Your sewing projects are important to you, which is exactly why furthering your knowledge is a critical aspect of your overall improvement. Understanding fabric grain can help you enhance your sewing skills, and achieve the level of stitching and embroidery you’ve been working toward all these years.
Continue reading to learn more about the different types of fabric grains and how they should influence your sewing projects.
The Importance of Following Fabric Grain
Virtually all fabrics are materials made from weaving together a series of threads. Any thread-woven fabric has an attribute called fabric grain, or grain lines. This is important to sewing because the fabric grain affects how the material moves when drawn. Depending on the type of fabric grain, your sewing technique may vary.
Working against the fabric grain can result in ill-fitting and improperly draped garments since the fabric is not manufactured to move in the opposite direction. If you want to produce quality work for your sewing projects, it is vital to understand fabric grain. A good place to start is learning how to find it on your material.
How to Find the Fabric Grain
Locating the fabric grain is simple. For starters, most materials will instantly warn you if you sew along the bias or cut against the grain by curling, warping, or puckering at the seams. However, it is wise to locate the direction of the fabric grain before you begin your sewing project. To do this, simply pull on the material in all directions. The direction that gave the least resistance to stretching is the natural direction of the grain lines.

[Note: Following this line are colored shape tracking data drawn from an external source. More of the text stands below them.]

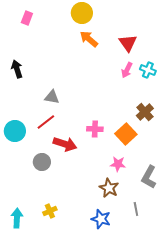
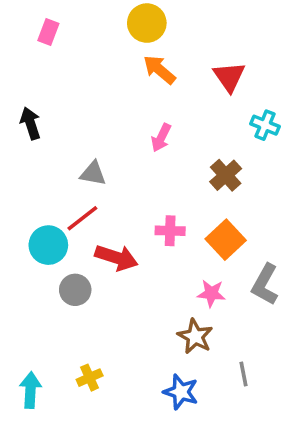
pink arrow: (127, 70) -> (161, 138), moved
brown cross: (145, 112) -> (226, 175), moved
cyan circle: (15, 131) -> (48, 245), moved
gray L-shape: (149, 177) -> (265, 284), moved

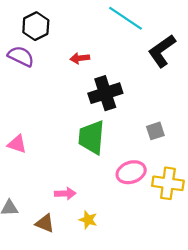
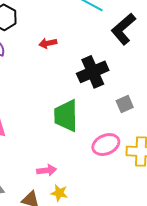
black cross: (105, 93) -> (93, 72), moved
yellow star: (88, 220) -> (59, 193), moved

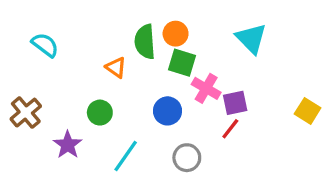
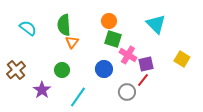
green semicircle: (145, 42) -> (64, 25), moved
orange triangle: (116, 67) -> (72, 42), turned 32
yellow square: (308, 111) -> (182, 59), moved
gray circle: (187, 158) -> (127, 92), moved

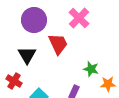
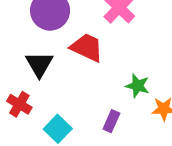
red trapezoid: (58, 44) -> (87, 47), turned -40

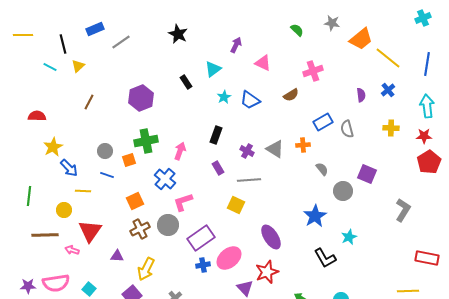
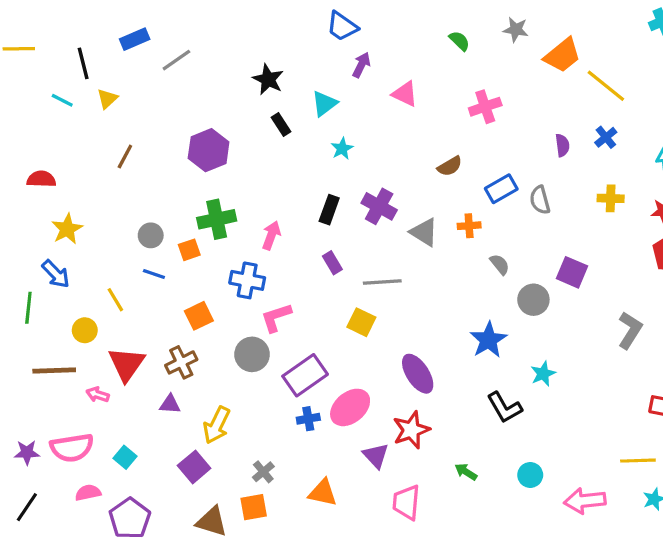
black star: (178, 34) -> (268, 79), moved
brown semicircle: (291, 95) -> (450, 166), moved
blue trapezoid: (250, 100) -> (342, 26), moved
purple cross: (247, 151) -> (379, 206), moved, size x1.5
blue arrow: (69, 168) -> (56, 274), moved
blue cross: (165, 179) -> (247, 280), turned -30
yellow line: (83, 191) -> (115, 300), turned 56
brown cross: (140, 229) -> (181, 362), moved

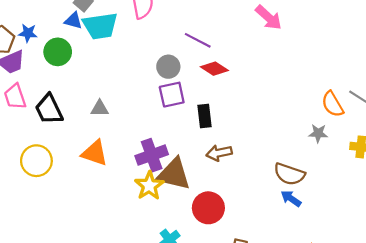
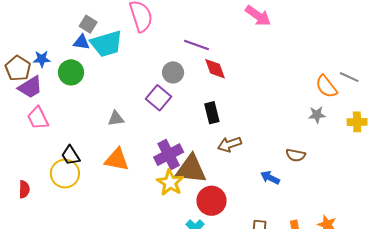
red diamond: (214, 69) -> (215, 69), turned 45
purple square: (172, 95) -> (159, 98), moved, turned -30
black trapezoid: (49, 109) -> (71, 155), moved, size x0.7
brown semicircle: (289, 174) -> (296, 155), size x0.7
blue arrow: (291, 199) -> (270, 178), moved
red circle: (208, 208) -> (212, 201), moved

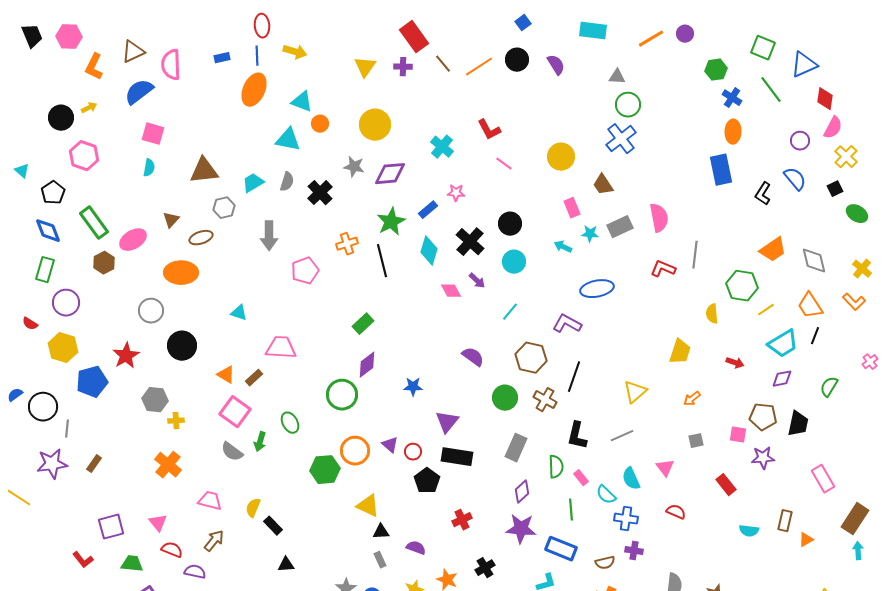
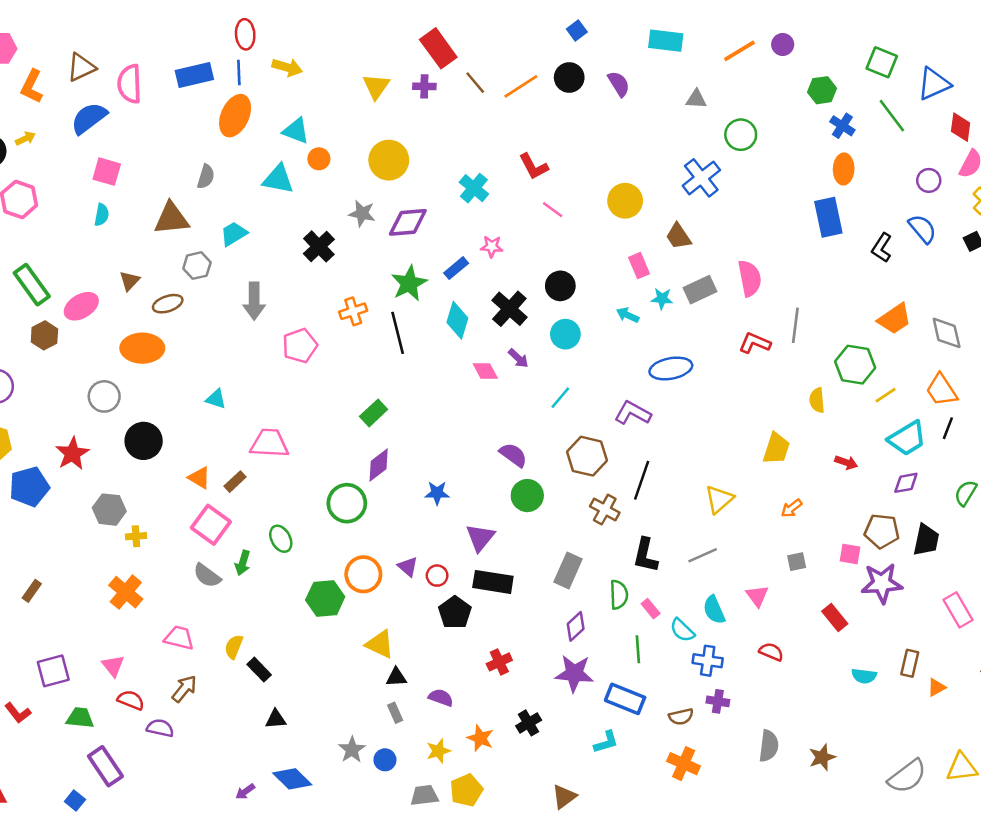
blue rectangle: (222, 58) -> (194, 75), size x1.8
green circle: (628, 105) -> (741, 135), moved
gray semicircle: (287, 182) -> (206, 177), moved
green circle: (505, 398) -> (527, 496), moved
purple star: (763, 458) -> (882, 583), size x1.4

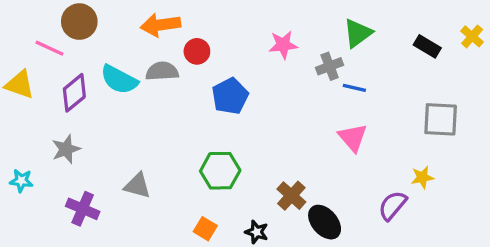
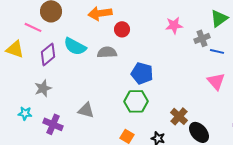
gray semicircle: (162, 71) -> (107, 52), moved
blue pentagon: (230, 96) -> (142, 73), moved, turned -30
cyan star: (21, 181) -> (25, 113), moved

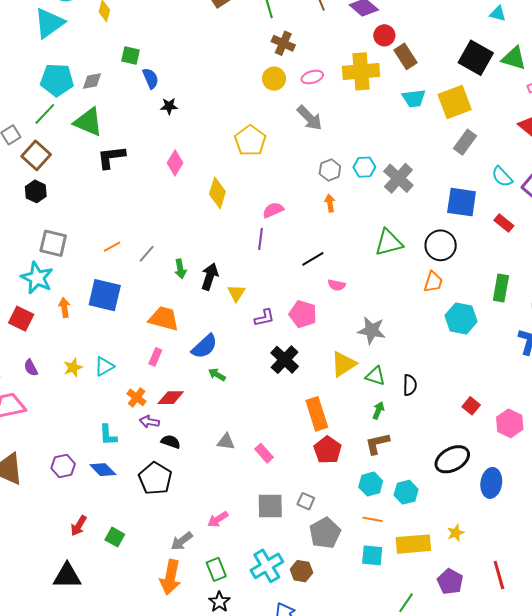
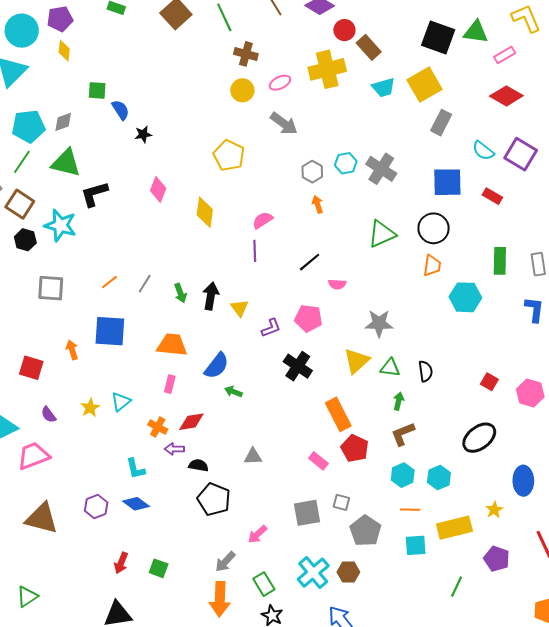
cyan star: (37, 278) -> (60, 225), moved
pink rectangle: (264, 453) -> (318, 461), moved
black pentagon: (155, 478) -> (214, 499), moved
blue ellipse: (491, 483) -> (523, 481), moved

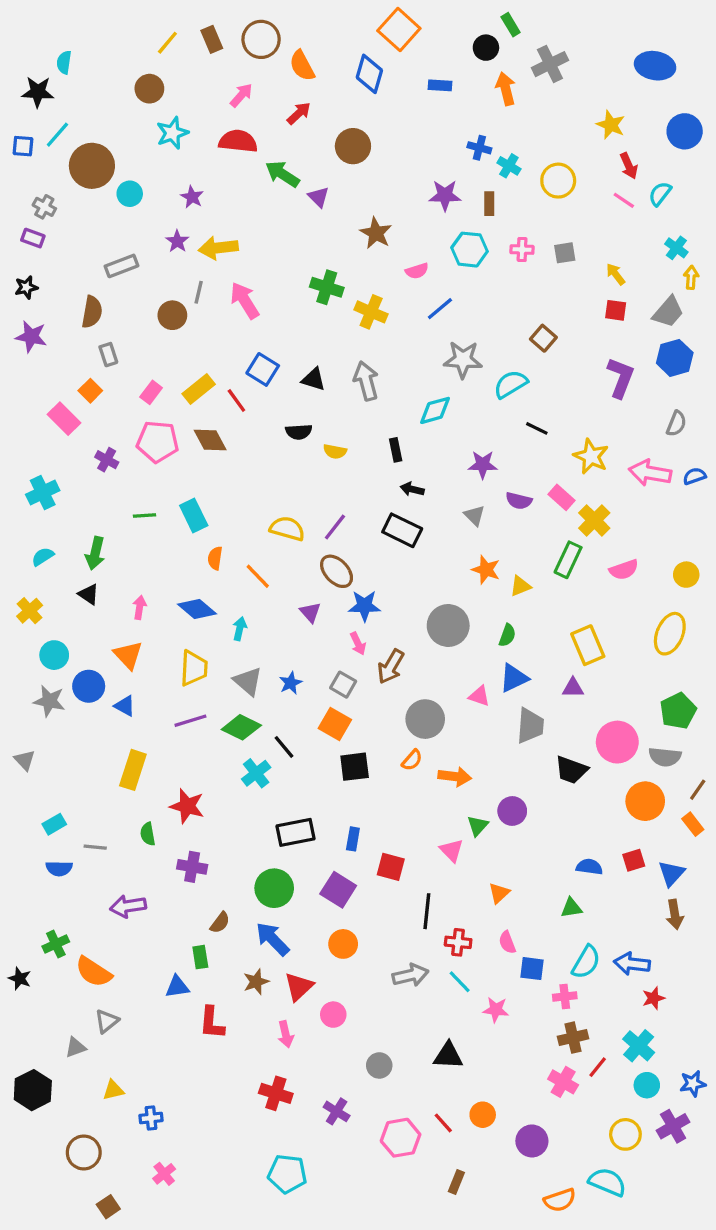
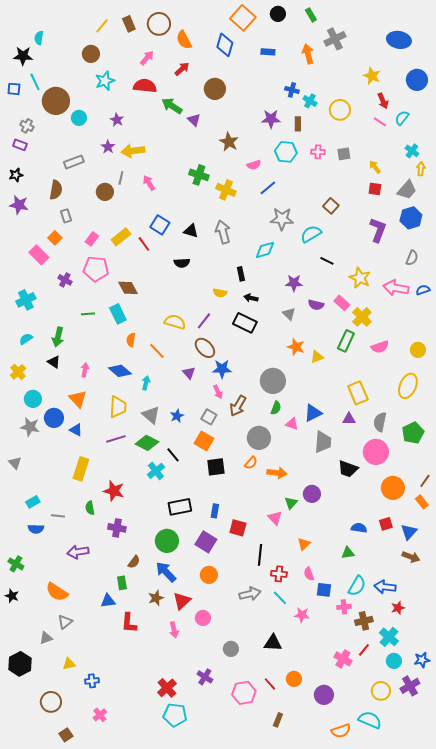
black circle: (486, 48) -> (278, 14), moved
cyan line: (57, 135) -> (35, 82), turned -66
pink arrow: (245, 300) -> (149, 183), size x0.7
brown diamond: (210, 440) -> (128, 288), moved
yellow semicircle: (335, 451) -> (220, 293), moved
green semicircle: (507, 635) -> (276, 408), moved
gray semicircle: (665, 757) -> (380, 422), moved, turned 96
brown arrow: (675, 914) -> (411, 557), turned -60
green cross: (56, 944) -> (16, 564), moved, turned -35
brown cross: (573, 1038) -> (364, 621), moved
red cross: (276, 1093) -> (167, 688), moved, turned 30

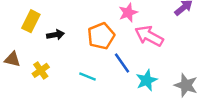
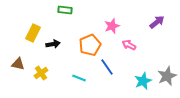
pink arrow: (149, 36) -> (129, 45), size x0.6
cyan star: (147, 80) -> (143, 81), moved
gray star: (186, 85) -> (167, 76), moved, turned 30

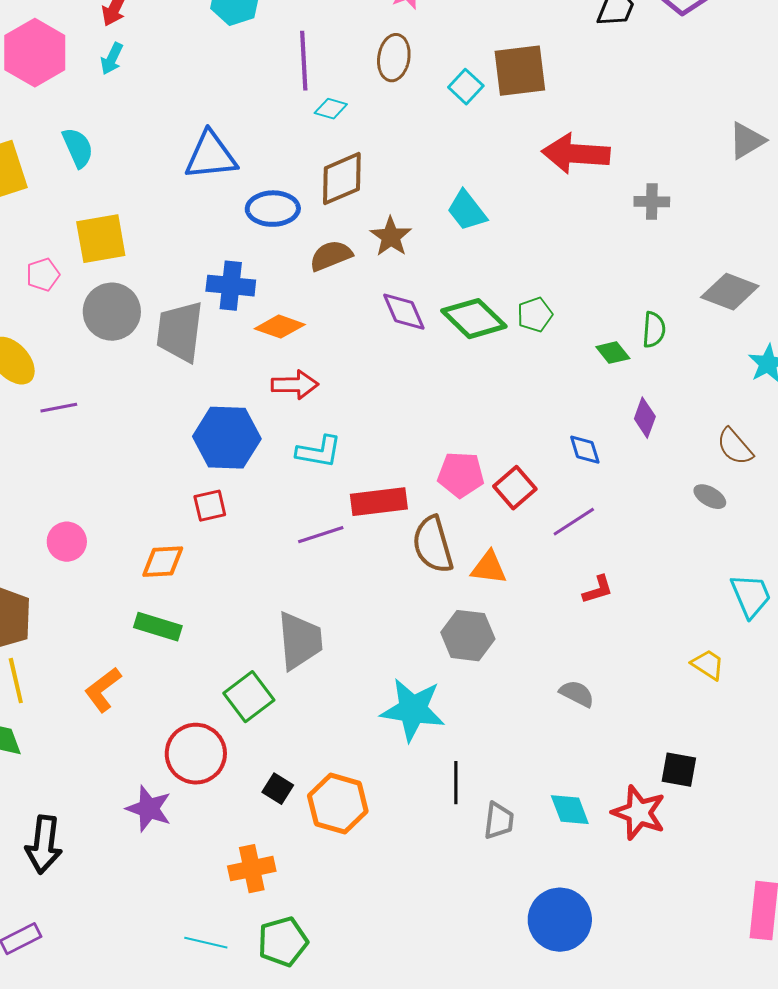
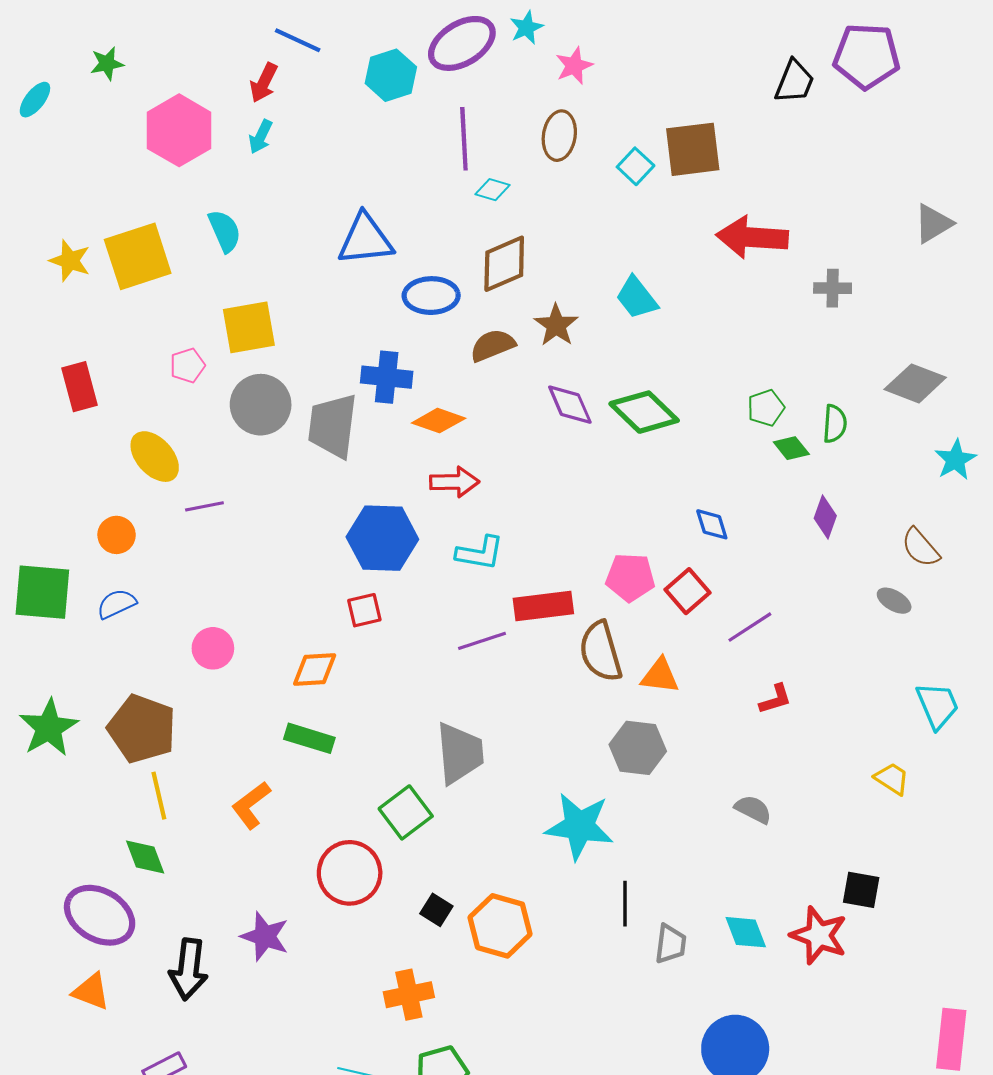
green pentagon: (535, 315) -> (766, 408), moved
blue diamond: (585, 450) -> (712, 524), moved
purple star: (149, 809) -> (265, 936), moved

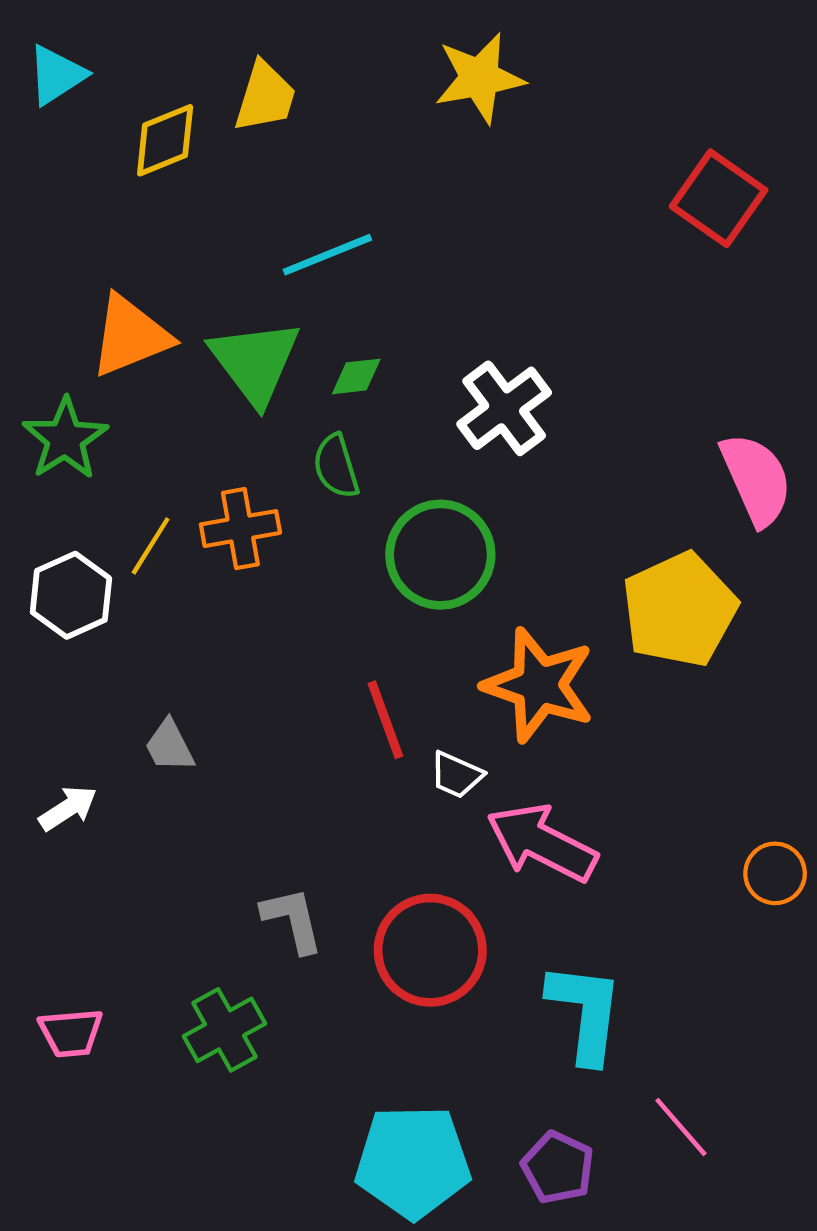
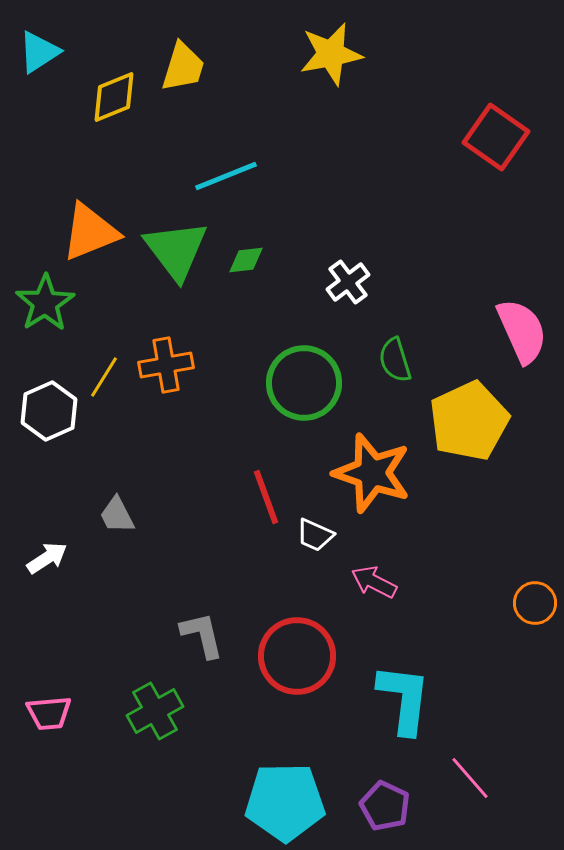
white cross: (504, 408) -> (348, 282), size x0.7
green semicircle: (336, 466) -> (395, 360), moved
pink arrow: (542, 843) -> (374, 582), size x0.6

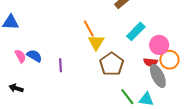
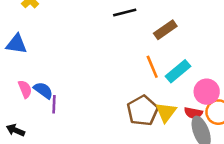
orange line: (89, 29) -> (152, 67), moved
yellow triangle: (96, 42) -> (166, 112), moved
purple line: (61, 65) -> (54, 104), moved

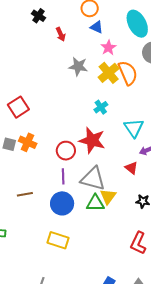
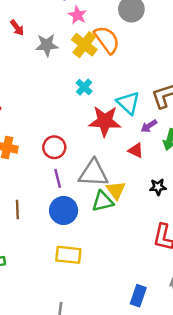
red arrow: (61, 34) -> (17, 28), moved
red star: (92, 140) -> (105, 121), moved
brown line: (25, 194) -> (17, 209), turned -70

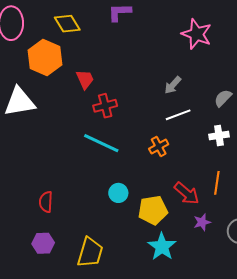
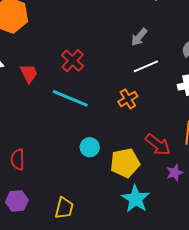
red trapezoid: (85, 79) -> (29, 73), moved
red cross: (105, 106) -> (73, 61), turned -30
yellow trapezoid: (90, 252) -> (64, 208), size x0.7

Common Types of Fabric Grain
There are three common types of grain lines. These include lengthwise, crosswise, and bias fabric grains. Lengthwise fabric grains, also known as the fabric’s “warp”, are grain lines that run along the length of the material, and parallel to the selvage of the material. Crosswise grain lines run perpendicular to the selvage of the fabric. And bias fabric grains run at a 45 degree angle to the lengthwise and crosswise grain of the fabric.